Preparation Of Dispersion
 320 g of water, 1.4 g of Hostapur® SAS 93, 6 g of Rhodapex® AB/20, 0.2 g of sodium bicarbonate and 0.2 g of sodium metabisulphite are loaded into a 3-litre reactor equipped with anchor or gate stirrer, condenser, thermocouple and outer jacket connected to a thermostatic bath. A mixture of monomers containing 320 g of methyl methacrylate, 848 g of butylacrylate, 19 g of acrylic acid, 27 g of vinyl triethoxysilane and 19 g of methacrylamide is added to 330 g of water containing 11 g of Hostapur® SAS 93, 50 g of Polirol® 055 and 36 g of Rhodapex® AB/20, under stirring, to form a pre-emulsion.
 The reactor charge is heated to 50° C.; 160 g of pre-emulsion is then added and the reaction is initiated with 0.5 g of sodium persulphate dissolved in 10 g of water. The remainder of the pre-emulsion is then fed into the reactor over 3 hours together with a solution of 0.5 g of sodium persulphate in 60 g of water and a solution of 0.2 g of sodium metabisulphite in 72 g of water. The temperature is maintained at 70-80° C. throughout the reaction. When feeding is complete, additional amounts of initiators are added to complete the conversion of the monomers, maintaining the product at maximum temperature for 60 minutes; it is then cooled to ambient temperature and alkalinised with 15 g of 10% ammonia.
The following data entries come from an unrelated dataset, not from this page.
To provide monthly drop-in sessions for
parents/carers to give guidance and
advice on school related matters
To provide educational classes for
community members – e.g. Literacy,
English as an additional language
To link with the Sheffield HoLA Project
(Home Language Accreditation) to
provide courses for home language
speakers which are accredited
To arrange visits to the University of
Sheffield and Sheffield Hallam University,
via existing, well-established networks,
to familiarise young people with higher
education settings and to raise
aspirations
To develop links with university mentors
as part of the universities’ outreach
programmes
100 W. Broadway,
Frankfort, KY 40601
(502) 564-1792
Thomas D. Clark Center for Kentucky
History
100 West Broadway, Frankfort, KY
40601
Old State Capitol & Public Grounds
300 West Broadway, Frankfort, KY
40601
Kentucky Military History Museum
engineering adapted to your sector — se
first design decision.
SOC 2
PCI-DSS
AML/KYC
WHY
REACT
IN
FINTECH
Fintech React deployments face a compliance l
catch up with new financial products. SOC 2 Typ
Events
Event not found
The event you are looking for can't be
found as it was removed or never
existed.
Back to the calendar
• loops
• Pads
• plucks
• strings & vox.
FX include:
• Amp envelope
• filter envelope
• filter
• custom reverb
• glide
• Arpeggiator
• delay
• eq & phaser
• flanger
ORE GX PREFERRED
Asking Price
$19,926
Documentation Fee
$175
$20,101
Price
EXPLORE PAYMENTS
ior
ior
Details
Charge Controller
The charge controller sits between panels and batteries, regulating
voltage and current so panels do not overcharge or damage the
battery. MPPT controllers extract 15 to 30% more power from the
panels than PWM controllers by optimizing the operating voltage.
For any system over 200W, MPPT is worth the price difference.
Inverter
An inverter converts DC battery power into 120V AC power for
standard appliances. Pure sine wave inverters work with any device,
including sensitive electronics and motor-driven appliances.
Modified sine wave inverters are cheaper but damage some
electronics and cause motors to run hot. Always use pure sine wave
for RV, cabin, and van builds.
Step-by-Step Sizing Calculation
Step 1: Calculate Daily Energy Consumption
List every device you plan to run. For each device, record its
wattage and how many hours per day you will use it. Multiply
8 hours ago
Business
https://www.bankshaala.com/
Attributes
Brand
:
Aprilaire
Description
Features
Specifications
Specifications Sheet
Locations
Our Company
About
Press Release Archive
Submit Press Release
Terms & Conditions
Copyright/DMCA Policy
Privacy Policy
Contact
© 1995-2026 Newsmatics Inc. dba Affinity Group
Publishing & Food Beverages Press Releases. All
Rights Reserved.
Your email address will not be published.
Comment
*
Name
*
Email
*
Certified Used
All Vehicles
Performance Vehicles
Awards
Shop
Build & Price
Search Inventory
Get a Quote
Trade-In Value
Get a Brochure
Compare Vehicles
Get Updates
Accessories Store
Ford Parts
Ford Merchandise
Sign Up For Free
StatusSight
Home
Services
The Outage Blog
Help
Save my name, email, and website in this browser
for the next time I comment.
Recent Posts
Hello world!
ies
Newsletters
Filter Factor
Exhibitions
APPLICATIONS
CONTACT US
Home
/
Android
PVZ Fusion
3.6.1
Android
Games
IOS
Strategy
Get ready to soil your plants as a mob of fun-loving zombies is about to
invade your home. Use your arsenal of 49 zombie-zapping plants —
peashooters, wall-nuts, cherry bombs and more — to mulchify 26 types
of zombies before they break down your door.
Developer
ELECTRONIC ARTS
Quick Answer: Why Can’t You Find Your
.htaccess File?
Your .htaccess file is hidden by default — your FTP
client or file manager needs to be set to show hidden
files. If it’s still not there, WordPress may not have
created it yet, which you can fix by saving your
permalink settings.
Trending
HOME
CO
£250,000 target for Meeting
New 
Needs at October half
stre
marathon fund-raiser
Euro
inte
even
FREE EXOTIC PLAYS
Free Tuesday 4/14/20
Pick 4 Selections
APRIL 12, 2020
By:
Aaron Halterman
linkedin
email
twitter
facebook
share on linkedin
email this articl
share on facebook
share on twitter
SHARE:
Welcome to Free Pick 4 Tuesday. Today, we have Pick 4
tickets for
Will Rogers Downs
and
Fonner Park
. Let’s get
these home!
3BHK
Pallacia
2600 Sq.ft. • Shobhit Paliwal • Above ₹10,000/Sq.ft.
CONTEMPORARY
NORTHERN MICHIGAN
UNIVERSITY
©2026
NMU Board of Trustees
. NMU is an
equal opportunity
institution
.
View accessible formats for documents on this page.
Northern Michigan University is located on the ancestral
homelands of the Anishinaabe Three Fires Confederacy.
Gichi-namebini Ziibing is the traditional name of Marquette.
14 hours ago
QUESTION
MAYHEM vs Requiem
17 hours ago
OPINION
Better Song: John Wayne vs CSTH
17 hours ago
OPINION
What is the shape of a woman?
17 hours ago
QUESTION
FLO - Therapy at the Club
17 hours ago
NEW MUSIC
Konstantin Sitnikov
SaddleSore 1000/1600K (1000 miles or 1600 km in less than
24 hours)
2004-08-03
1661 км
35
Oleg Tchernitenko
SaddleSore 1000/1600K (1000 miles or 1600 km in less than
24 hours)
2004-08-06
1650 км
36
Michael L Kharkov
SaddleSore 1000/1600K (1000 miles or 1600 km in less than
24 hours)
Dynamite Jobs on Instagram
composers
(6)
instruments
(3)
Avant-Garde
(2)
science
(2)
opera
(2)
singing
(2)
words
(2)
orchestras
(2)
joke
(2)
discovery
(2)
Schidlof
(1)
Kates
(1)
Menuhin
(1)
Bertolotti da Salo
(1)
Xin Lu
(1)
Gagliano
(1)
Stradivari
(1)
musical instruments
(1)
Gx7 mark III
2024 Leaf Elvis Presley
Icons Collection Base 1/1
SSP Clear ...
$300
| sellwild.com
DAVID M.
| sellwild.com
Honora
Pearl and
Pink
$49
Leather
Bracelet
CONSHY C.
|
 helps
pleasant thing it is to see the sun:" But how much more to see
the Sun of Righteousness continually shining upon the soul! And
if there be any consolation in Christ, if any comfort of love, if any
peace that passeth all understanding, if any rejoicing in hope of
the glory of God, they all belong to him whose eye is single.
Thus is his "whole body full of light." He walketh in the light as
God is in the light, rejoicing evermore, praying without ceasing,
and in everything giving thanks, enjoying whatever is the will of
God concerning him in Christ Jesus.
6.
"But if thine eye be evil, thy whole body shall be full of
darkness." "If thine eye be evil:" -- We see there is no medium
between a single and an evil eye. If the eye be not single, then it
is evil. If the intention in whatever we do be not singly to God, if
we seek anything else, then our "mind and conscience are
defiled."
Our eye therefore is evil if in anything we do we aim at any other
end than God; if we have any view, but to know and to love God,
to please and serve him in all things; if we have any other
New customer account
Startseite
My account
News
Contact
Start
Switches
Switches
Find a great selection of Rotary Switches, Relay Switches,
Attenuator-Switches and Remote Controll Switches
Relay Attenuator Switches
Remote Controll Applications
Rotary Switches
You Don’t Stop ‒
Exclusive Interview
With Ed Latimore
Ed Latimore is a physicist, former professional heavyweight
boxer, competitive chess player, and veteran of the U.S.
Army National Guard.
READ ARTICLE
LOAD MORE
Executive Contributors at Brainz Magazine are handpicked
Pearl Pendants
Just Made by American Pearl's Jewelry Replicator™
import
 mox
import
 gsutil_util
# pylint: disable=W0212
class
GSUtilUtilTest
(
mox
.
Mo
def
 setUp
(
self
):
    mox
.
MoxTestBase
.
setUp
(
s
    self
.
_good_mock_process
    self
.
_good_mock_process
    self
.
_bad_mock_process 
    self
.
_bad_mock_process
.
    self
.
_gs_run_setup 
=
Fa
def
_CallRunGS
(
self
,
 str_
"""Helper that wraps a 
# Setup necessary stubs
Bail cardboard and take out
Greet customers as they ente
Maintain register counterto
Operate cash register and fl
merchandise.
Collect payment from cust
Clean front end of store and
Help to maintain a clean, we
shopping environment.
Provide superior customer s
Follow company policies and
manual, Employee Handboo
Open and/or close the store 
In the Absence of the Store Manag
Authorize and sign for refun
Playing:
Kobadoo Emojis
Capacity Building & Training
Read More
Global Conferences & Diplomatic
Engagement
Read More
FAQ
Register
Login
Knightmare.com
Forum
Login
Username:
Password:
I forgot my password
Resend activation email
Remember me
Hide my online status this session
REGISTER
 The dispersion has a solid content of 50%, Brookfield RVT viscosity <300 MPA*s (23° C., 20 rpm, spindle 1), coagula at 44 microns <0.03%, pH=7.0-8.0.
 1) The garment is placed on an inflatable or jointed dummy, or placed in a washing machine or on other types of machinery to ensure optimum distribution of the resin.
 2) 200 g of the dispersion described in example 1 is formulated by adding a mixture of 1.5 g of Soprophor® TS 16 and 1.5 g of Soprophor® S 25 (Rhodia).
 3) The garment is impregnated with 203 g of the dispersion formulated as described in paragraph 2), previously diluted in 1 litre of water and with the addition of 50 g of FST 19 or Linex TS and 10 g of Catal LT.
 4) The garment undergoes a drying stage (with hot air, heating lamps or the like) for times ranging between 1 and 100 minutes, at temperatures lower than or equal to 100° C. At the end of this operation the garment has a dry resin content of 0.002 g/cm2 over the whole of the garment, and 0.02 g/cm2 in the areas where the three-dimensional effect, and in any event the "distressed" look, is to appear.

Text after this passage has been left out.